**Problem**
Starting with the first line of the listing, quote each line exactly until and including the one with "さらに近年では、関節リウマチなどが原因の炎症や女性特有の", leaving pictures out.
════════
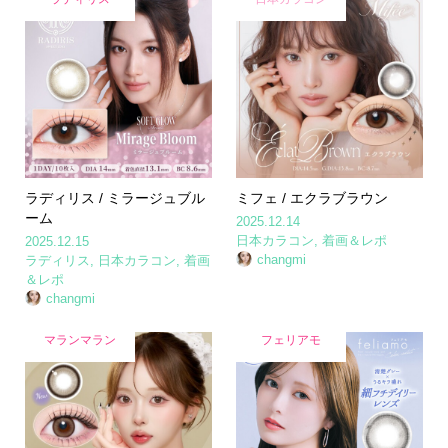
ラディリス / ミラージュブル
ミフェ / エクラブラウン
ーム
2025.12.14
日本カラコン
,
着画＆レポ
2025.12.15
changmi
ラディリス
,
日本カラコン
,
着画
＆レポ
changmi
マランマラン
フェリアモ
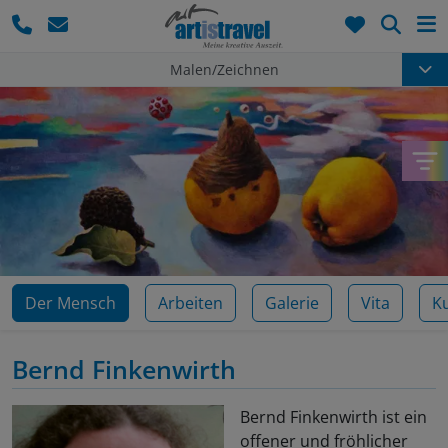
Such
Malen/Zeichnen
Der Mensch
Arbeiten
Galerie
Vita
K
Bernd Finkenwirth
Bernd Finkenwirth ist ein
offener und fröhlicher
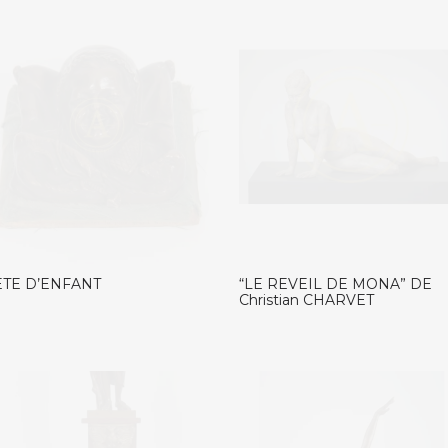
ETE D’ENFANT
“LE REVEIL DE MONA” DE
Christian CHARVET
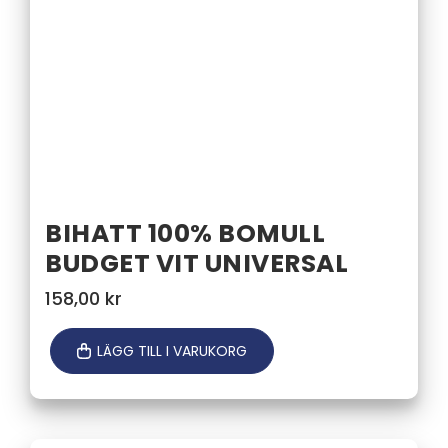
BIHATT 100% BOMULL
BUDGET VIT UNIVERSAL
158,00
kr
LÄGG TILL I VARUKORG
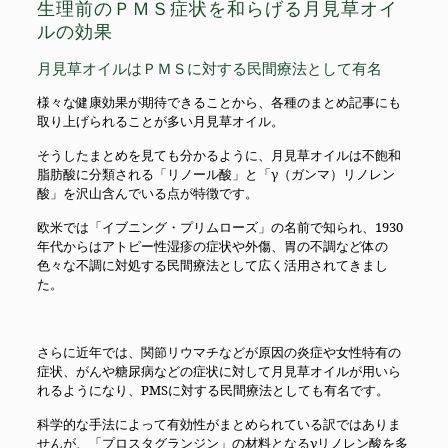
生理前のＰＭＳ症状を和らげる月見草オイ
ルの効果
月見草オイルはＰＭＳに対する民間療法として有名
様々な健康効果が期待できることから、各種のまとめ記事にも
取り上げられることが多い月見草オイル。
そうしたまとめを見ても分かるように、月見草オイルは不飽和
脂肪酸に分類される「リノール酸」と「γ（ガンマ）リノレン
酸」を沢山含んでいる点が特徴です。
欧米では「イブニング・プリムローズ」の名前で知られ、1930
年代からはアトピー性湿疹の症状や外傷、胃の不調など体の
色々な不調に対処する民間療法として広く活用されてきまし
た。
さらに近年では、関節リウマチなどが原因の炎症や女性特有の
症状、がんや糖尿病などの症状に対して月見草オイルが用いら
れるようになり、PMSに対する民間療法としても有名です。
科学的な手法によって有効性がまとめられている訳ではありま
せんが、「プロスタグランジン」の材料となるγリノレン酸を多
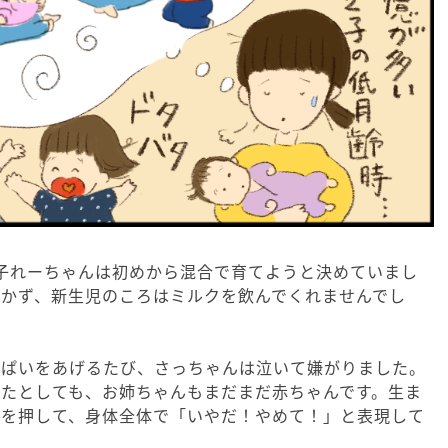
子れーちゃんは初めから混合で育てようと決めていまし
いかず、新生児のころはミルクを飲んでくれませんでし
っぱいをあげるたび、さっちゃんは泣いて嫌がりました。
たとしても、お姉ちゃんもまだまだ赤ちゃんです。生ま
んを押して、身体全体で「いやだ！やめて！」と表現して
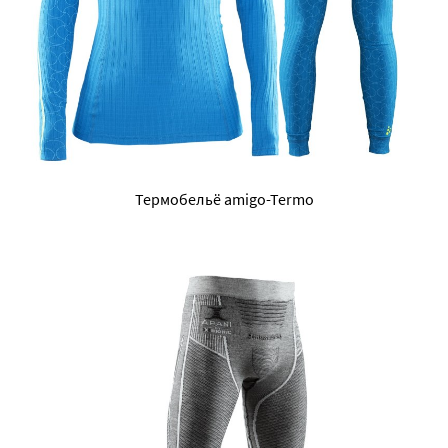
Термобельё amigo-Termo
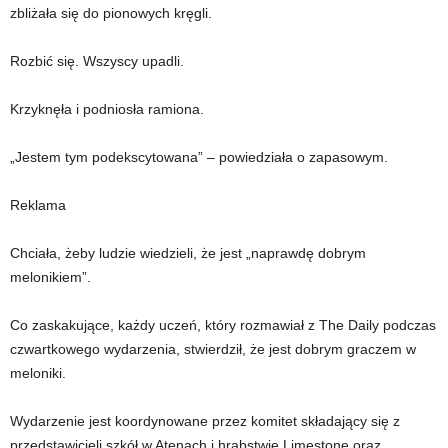
zbliżała się do pionowych kręgli.
Rozbić się. Wszyscy upadli.
Krzyknęła i podniosła ramiona.
„Jestem tym podekscytowana” – powiedziała o zapasowym.
Reklama
Chciała, żeby ludzie wiedzieli, że jest „naprawdę dobrym
melonikiem”.
Co zaskakujące, każdy uczeń, który rozmawiał z The Daily podczas
czwartkowego wydarzenia, stwierdził, że jest dobrym graczem w
meloniki.
Wydarzenie jest koordynowane przez komitet składający się z
przedstawicieli szkół w Atenach i hrabstwie Limestone oraz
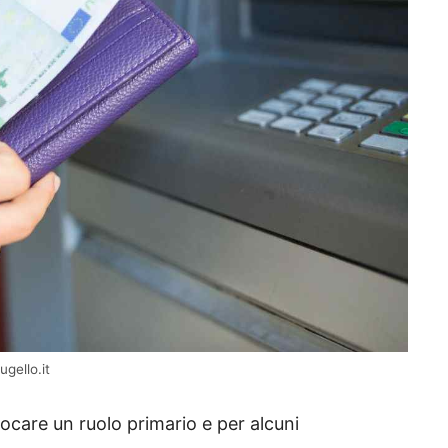
ugello.it
iocare un ruolo primario e per alcuni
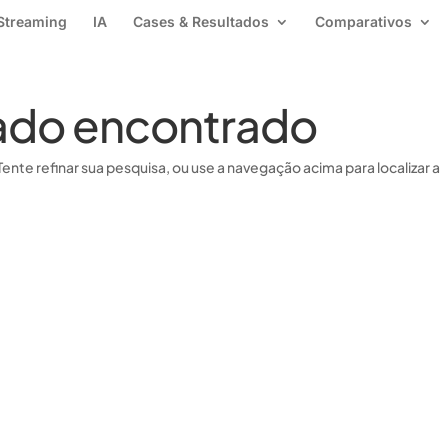
Streaming
IA
Cases & Resultados
Comparativos
ado encontrado
Tente refinar sua pesquisa, ou use a navegação acima para localizar a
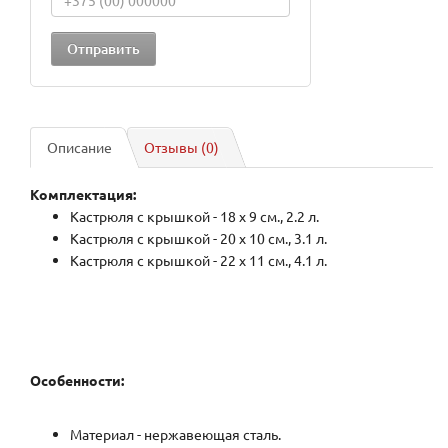
Описание
Отзывы (0)
Комплектация:
Кастрюля с крышкой - 18 х 9 см., 2.2 л.
Кастрюля с крышкой - 20 х 10 см., 3.1 л.
Кастрюля с крышкой - 22 х 11 см., 4.1 л.
Особенности:
Материал - нержавеющая сталь.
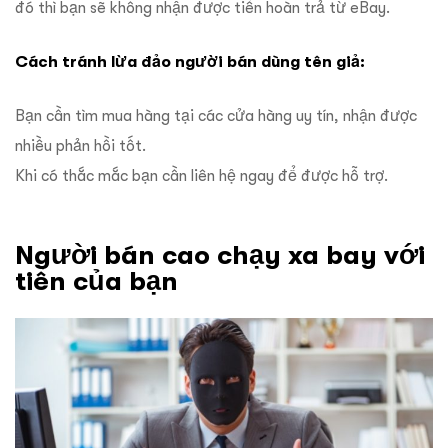
đó thì bạn sẽ không nhận được tiền hoàn trả từ eBay.
Cách tránh lừa đảo người bán dùng tên giả:
Bạn cần tìm mua hàng tại các cửa hàng uy tín, nhận được
nhiều phản hồi tốt.
Khi có thắc mắc bạn cần liên hệ ngay để được hỗ trợ.
Người bán cao chạy xa bay với
tiền của bạn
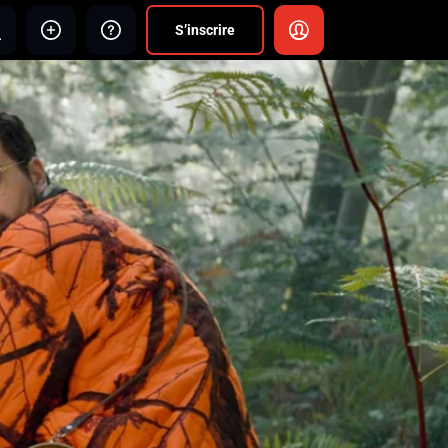
S’inscrire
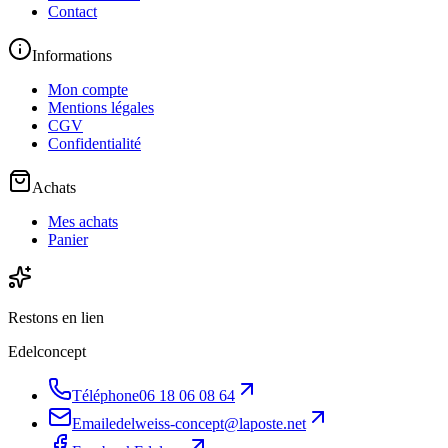
Contact
Informations
Mon compte
Mentions légales
CGV
Confidentialité
Achats
Mes achats
Panier
Restons en lien
Edelconcept
Téléphone
06 18 06 08 64
Email
edelweiss-concept@laposte.net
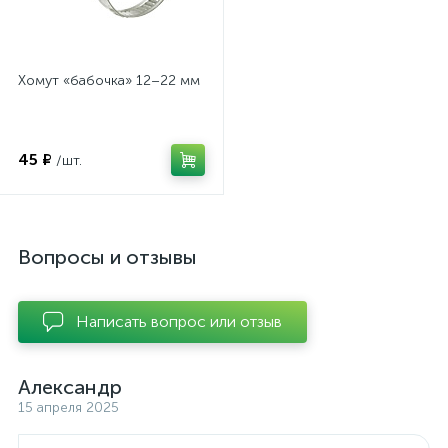
Хомут «бабочка» 12–22 мм
45 ₽
/шт.
Вопросы и отзывы
Написать вопрос или отзыв
Александр
15 апреля 2025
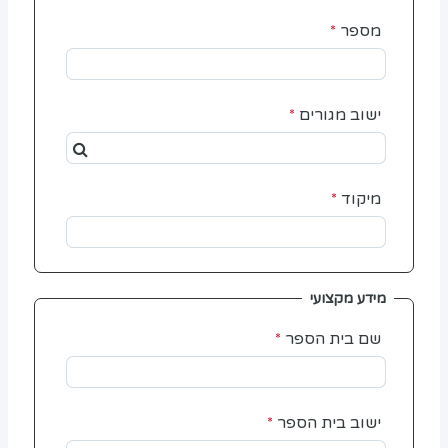
מספר
ישוב מגורים
מיקוד
מידע מקצועי
שם בית הספר
ישוב בית הספר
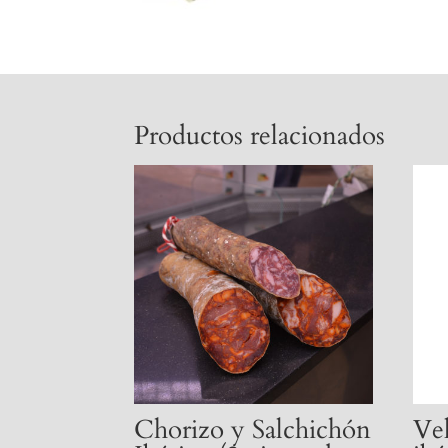
Productos relacionados
Chorizo y Salchichón
Vel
════════
**Answer area**
ラディリス / ミラージュブル
ミフェ / エクラブラウン
ーム
2025.12.14
日本カラコン
,
着画＆レポ
2025.12.15
changmi
ラディリス
,
日本カラコン
,
着画
＆レポ
changmi
マランマラン
フェリアモ
Such
Malen/Zeichnen
Der Mensch
Arbeiten
Galerie
Vita
K
Bernd Finkenwirth
Bernd Finkenwirth ist ein
offener und fröhlicher
ETE D’ENFANT
“LE REVEIL DE MONA” DE
Christian CHARVET
BIHATT 100% BOMULL
BUDGET VIT UNIVERSAL
158,00
kr
LÄGG TILL I VARUKORG
生理前のＰＭＳ症状を和らげる月見草オイ
ルの効果
月見草オイルはＰＭＳに対する民間療法として有名
様々な健康効果が期待できることから、各種のまとめ記事にも
取り上げられることが多い月見草オイル。
そうしたまとめを見ても分かるように、月見草オイルは不飽和
脂肪酸に分類される「リノール酸」と「γ（ガンマ）リノレン
酸」を沢山含んでいる点が特徴です。
欧米では「イブニング・プリムローズ」の名前で知られ、1930
年代からはアトピー性湿疹の症状や外傷、胃の不調など体の
色々な不調に対処する民間療法として広く活用されてきまし
た。
さらに近年では、関節リウマチなどが原因の炎症や女性特有の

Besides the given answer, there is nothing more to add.